The Superior Express -

Jewell County prepares for COVID-19


March 19, 2020

As of Tuesday Jewell County has had no positive cases of the 2019 novel coronavirus, also known as COVID-19. There have been tests performed in Jewell County and neighboring counties, but all tests that have been received have been negative at this time. In a continued effort to prepare and inform the public about preventative

measures for COVID-19, the Jewell County Health Department and Jewell County Emergency Management has met with the county commissioners, local government officials, members of local businesses, the local healthcare

entities, and USD 107, to continue to plan for the potential of COVID-19 in the community.

President Trump addressed the nation Monday urging citizens to help in slowing the spread of COVID-19 recommending “ 15 Day’s to Slow the Spread.” In his address, recommendations are as follows which is supported

by the health department

• If you feel sick, stay home, do not go the work. Contact your medical provider.

• If your children are sick, keep them at home.

• Avoid social gatherings in groups or more than 10 people.

• A void discretionary travel.

• If you are an older person, stay home and away from other people.

• If you are a person with a serious underlying health condition that may put you at risk (for example, a condition that impairs your lungs, heart function or weakens your immune system) stay home away from other people.

The Kansas Department of Health and Environment (KDHE) has issued new r.ecommendation for quarantine and isolation of travelers, close contacts of confirmed cases and those being tested. KDHE is now recommending a 14-day quarantine for Kansans who have:

• Traveled to a state with known widespread community transmission (currently California, New York and

Washington state) on or after March 15.

• Visited Eagle, Summit, Pitkin and Gunnison counties in Colorado within the past week.

• Traveled on a cruise ship on or after March 15th.

• Traveled internationally on or after March 15.

• Received notification from public health officials (state or local) that you are a close contact of a laboratory confirmed case of COVID-19. You should quarantine at home for 14 days since your last contact with that person. (A close contact is defined as someone who has been closer than 6 feet for more than 10 mintues while the person is symptomatic).

If you have traveled to the above areas or have had close contact as specified above, contact the Jewell County Health Department for further instructions.

The Jewell County Board of Commissioners did issue a COVID-19 Public Health Emergency Resolutions on March 16, to help with mitigation of harm for the county from a COVID-19 event.

Hospital representatives have reported that there are COVID-19 testing supplies at Jewell County Hospital and that they have an adequate supply of Personal Protective Equipment (PPE) to take care of patients.

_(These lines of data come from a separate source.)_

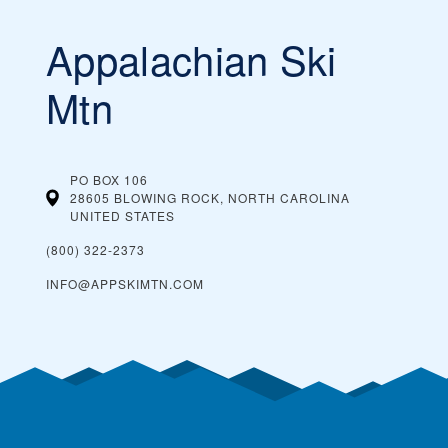
Appalachian Ski
Mtn
PO BOX 106
28605 BLOWING ROCK, NORTH CAROLINA
UNITED STATES
(800) 322-2373
INFO@APPSKIMTN.COM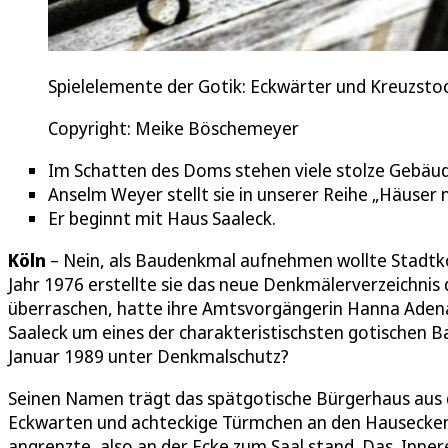
Spielelemente der Gotik: Eckwärter und Kreuzstoc
Copyright: Meike Böschemeyer
Im Schatten des Doms stehen viele stolze Gebäud
Anselm Weyer stellt sie in unserer Reihe „Häuser mi
Er beginnt mit Haus Saaleck.
Köln
– Nein, als Baudenkmal aufnehmen wollte Stadtkon
Jahr 1976 erstellte sie das neue Denkmälerverzeichnis 
überraschen, hatte ihre Amtsvorgängerin Hanna Adenau
Saaleck um eines der charakteristischsten gotischen B
Januar 1989 unter Denkmalschutz?
Seinen Namen trägt das spätgotische Bürgerhaus aus 
Eckwarten und achteckige Türmchen an den Hausecken, w
angrenzte, also an der Ecke zum Saal stand. Das Inner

Emergency Management has been notified that the Kansas Corporation Commission has issued an emergency order suspending all utility disconnects until April 15th to offer relief to those experiencing potential hardship from the COVID-19 virus.

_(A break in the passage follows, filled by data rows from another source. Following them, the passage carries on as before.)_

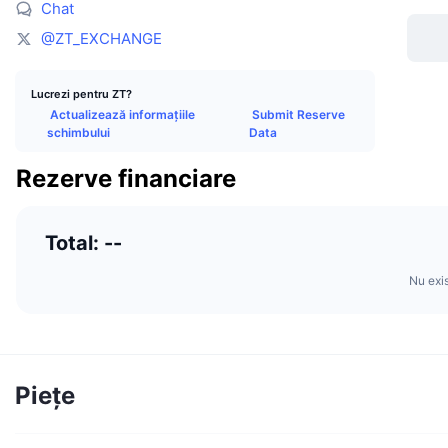
Chat
@ZT_EXCHANGE
Lucrezi pentru ZT?
Actualizează informațiile
Submit Reserve
schimbului
Data
Rezerve financiare
Total: --
Nu exi
Piețe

For more information, visit

The health department is following all the guidance that has been issued by Kansas Department of Health and Environment and the Centers for Disease Control. These agencies have information that is constantly being updated and can be found at or \’

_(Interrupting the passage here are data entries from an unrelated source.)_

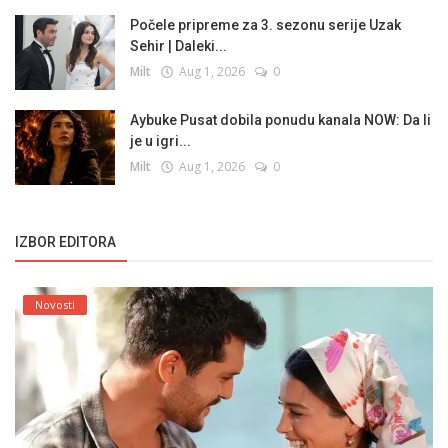
Počele pripreme za 3. sezonu serije Uzak
Sehir | Daleki...
Milt
Aug 1, 2026
0
Aybuke Pusat dobila ponudu kanala NOW: Da li
je u igri...
Milt
Aug 1, 2026
0
IZBOR EDITORA
Novosti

The health department stresses the importance of preventing the spread of diseases by:

• Staying home if you are sick.

• Washing your hands with soap and water for at least 20 seconds. If not available, use hand sanitizer.

• Covering your sneezes or coughs with a tissue or cough or sneeze into your sleeve.

• Avoiding touching your eyes, nose or mouth with unwashed hands.

• Avoiding contact with people who are sick.

Currently, there are no vaccines available to prevent COVID-19 infections. There are no medications specifically approved for COVID-19. Most people with mild COVID-19 illness will recover on their own by drinking plenty of fluids, resting and taking fever medications. However, some cases develop pneumonia and require medical care or hospitalization.